* WORK TO BE COMPLETED *
A line belongs in the answer only if it contains the word "this"; copy every such line from the listing below.

* DATA PROVIDED *
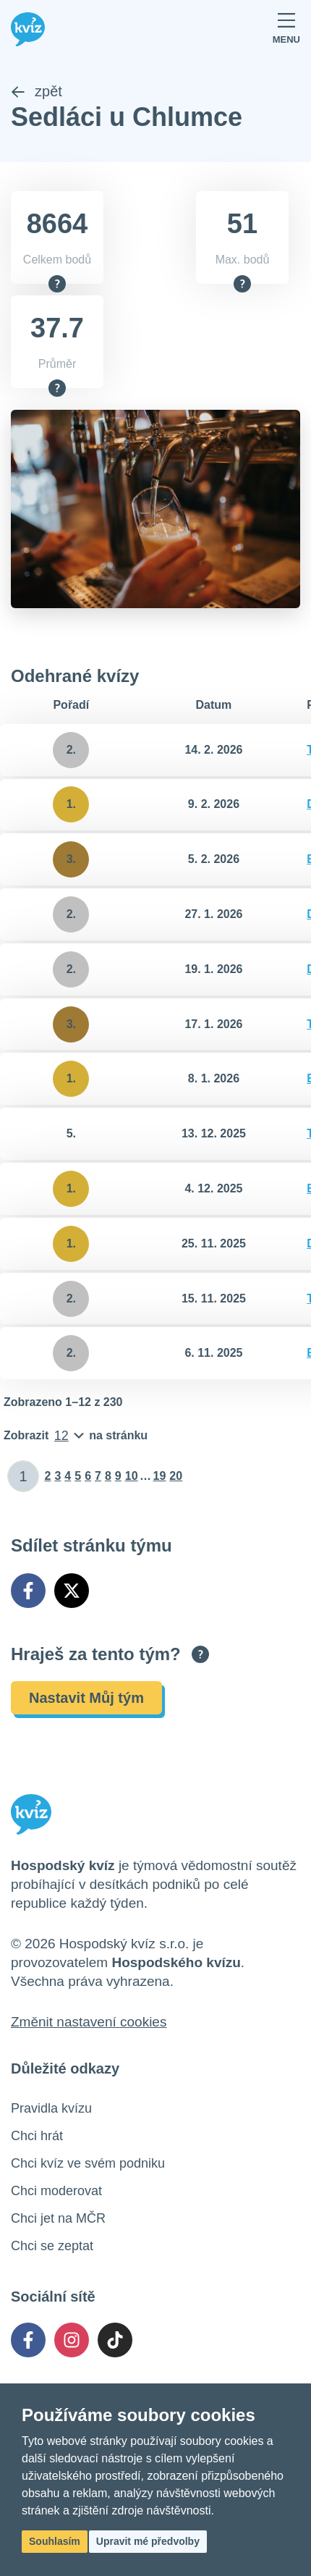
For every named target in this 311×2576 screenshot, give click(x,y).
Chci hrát (37, 2136)
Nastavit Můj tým (86, 1698)
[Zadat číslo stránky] (23, 1476)
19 (159, 1476)
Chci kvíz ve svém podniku (88, 2163)
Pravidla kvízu (51, 2108)
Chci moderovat (56, 2191)
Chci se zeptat (52, 2246)
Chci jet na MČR (58, 2218)
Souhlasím (54, 2541)
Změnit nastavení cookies (88, 2021)
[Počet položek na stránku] (76, 1435)
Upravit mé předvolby (148, 2541)
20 (175, 1476)
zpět (36, 91)
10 (131, 1476)
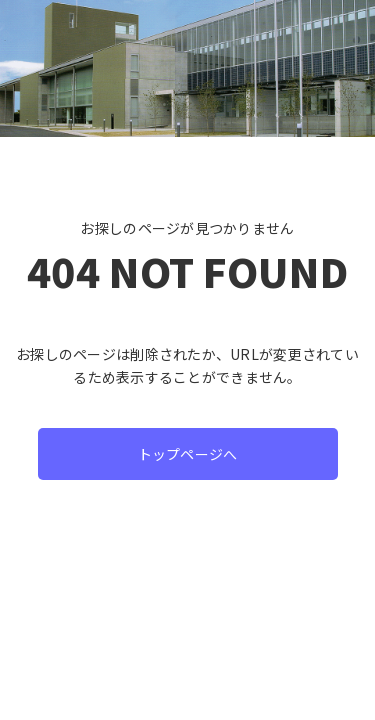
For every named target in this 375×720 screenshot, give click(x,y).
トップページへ (188, 454)
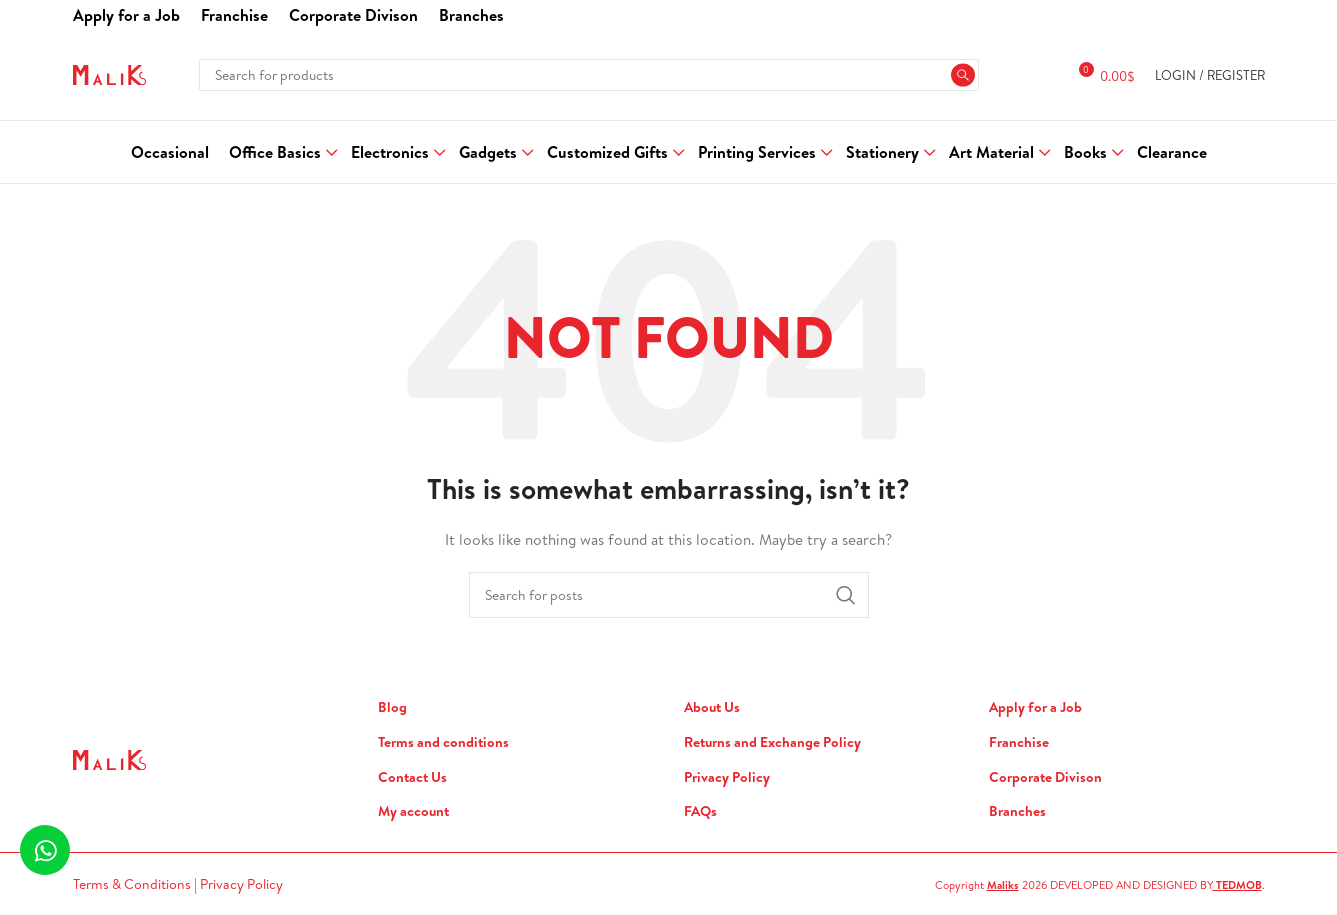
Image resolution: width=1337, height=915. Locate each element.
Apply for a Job (1035, 707)
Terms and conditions (443, 742)
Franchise (1019, 742)
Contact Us (412, 777)
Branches (1017, 811)
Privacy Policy (727, 777)
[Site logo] (109, 73)
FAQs (700, 811)
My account (413, 811)
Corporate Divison (1045, 777)
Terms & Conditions (133, 884)
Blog (392, 707)
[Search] (589, 75)
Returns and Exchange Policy (772, 742)
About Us (712, 707)
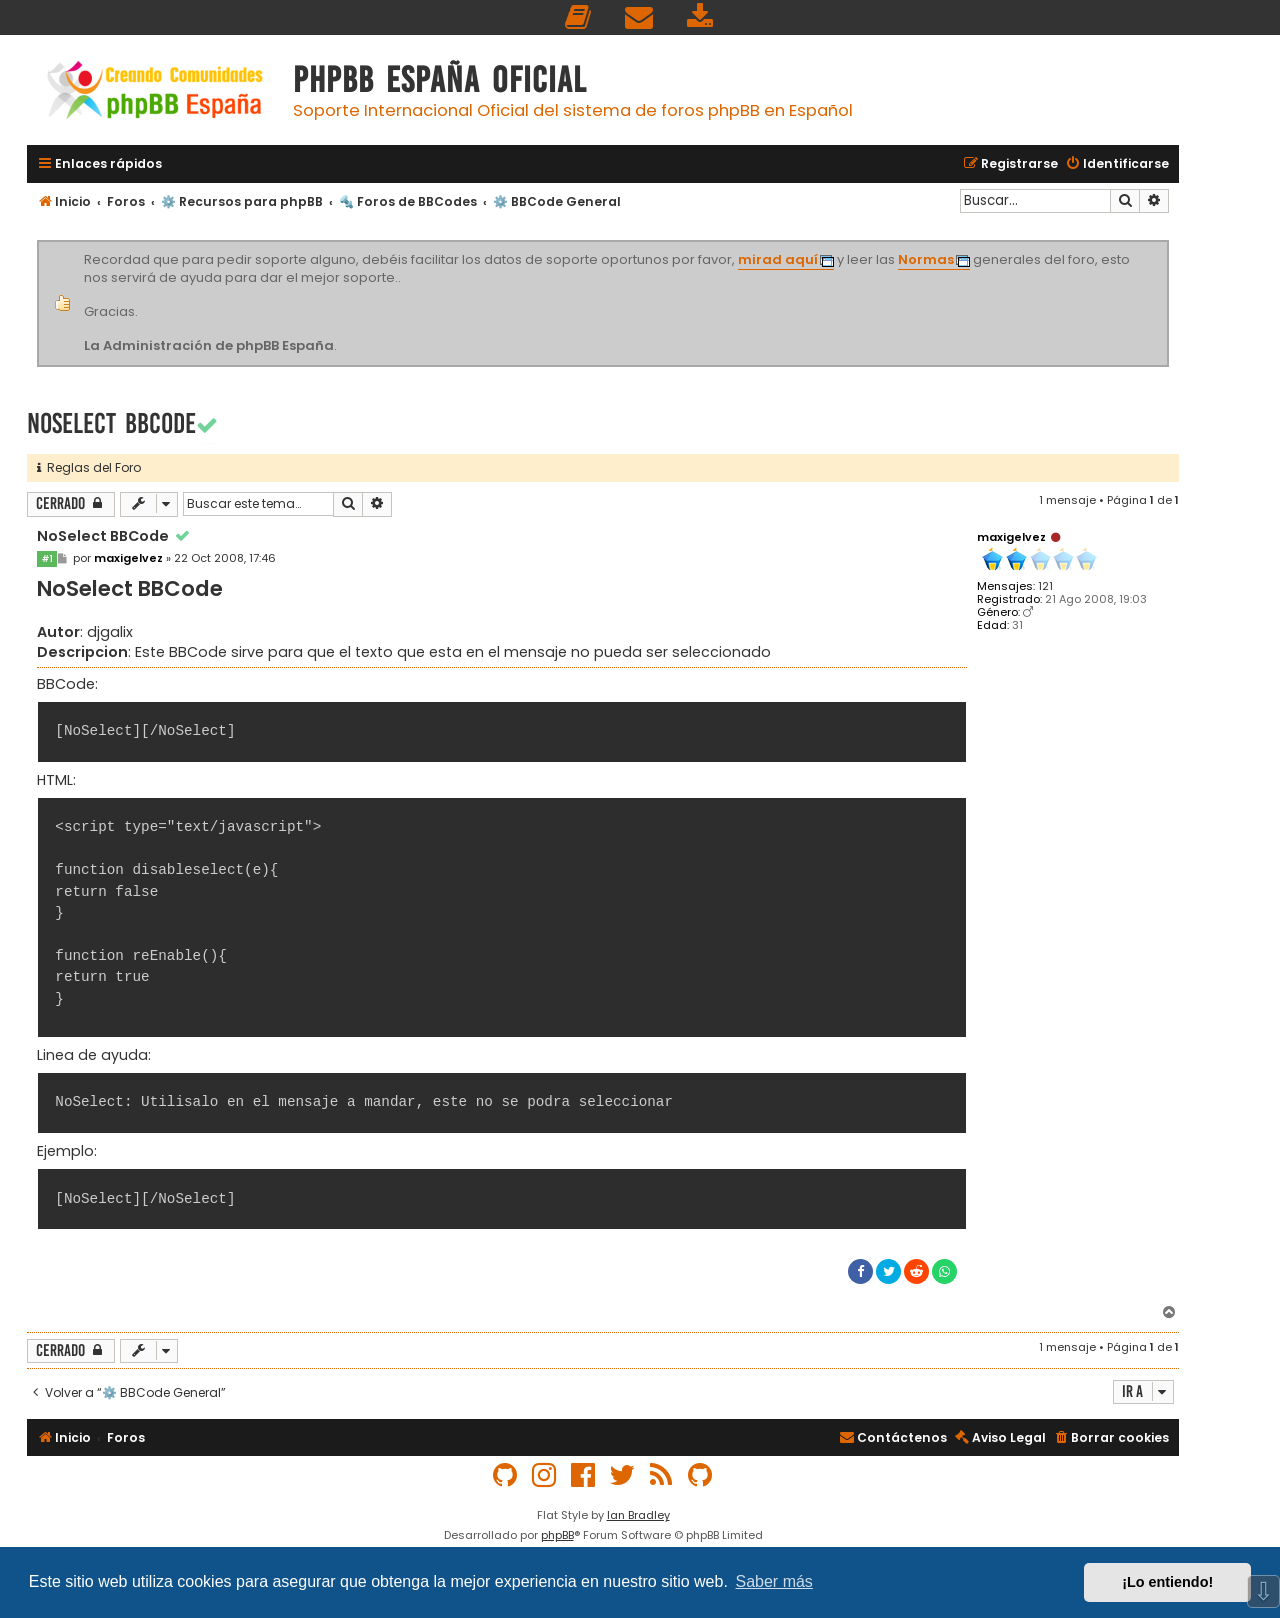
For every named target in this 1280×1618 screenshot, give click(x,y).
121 (1045, 586)
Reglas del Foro (89, 467)
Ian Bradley (638, 1515)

* FINISHED EXERCISE *
For every named target in this 311×2576 screenshot, give click(x,y).
For every named target in this 375×720 screenshot, give click(x,y).
For every named target in this 1280×1618 screenshot, give click(x,y).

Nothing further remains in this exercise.